Jill Konrath has a great post about salespeople who come on “like a bull in a china shop” when trying to sell to prospects. Her cure for these salespeople:
You need to create conversations with decision makers. And, there’s only one way to do this. You need to ask questions to engage prospects in a dialogue, then shut up and listen.
I couldn’t agree more. I want to take that point and apply them to sales hiring. We use the entire hiring process to observe the salesperson in action. We particularly observe their question pattern – are they trying to determine how they would sell the company’s value proposition if they were in the role?
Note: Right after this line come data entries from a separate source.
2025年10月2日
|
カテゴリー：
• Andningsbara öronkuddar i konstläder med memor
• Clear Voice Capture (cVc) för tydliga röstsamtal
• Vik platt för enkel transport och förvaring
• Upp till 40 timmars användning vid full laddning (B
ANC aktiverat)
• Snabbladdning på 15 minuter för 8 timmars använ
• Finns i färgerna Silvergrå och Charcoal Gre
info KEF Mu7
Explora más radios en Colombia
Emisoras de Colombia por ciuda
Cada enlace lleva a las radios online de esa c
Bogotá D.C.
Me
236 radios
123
Or are they simply trying to sell themselves to get on the company payroll?
We value sales candidates who attempt to discover the hiring company’s value proposition, how they go to market and what are the parameters of a typical sale. Pay attention to the dialogue a sales candidate attempts to create with you in the hiring process. Questions, especially sales-focused ones, help to reveal the candidate’s abilities and selling strategy.
Finally, she wraps up her post with this:
If you don’t plan questions ahead of time, you’ll get caught in “premature elaboration.” Before you know it, you can’t stop talking – even though you know better. Your prospects will slowly start backing away to protect themselves from your onslaught.
Now that is the way to turn a phrase . . . I’m still laughing at it.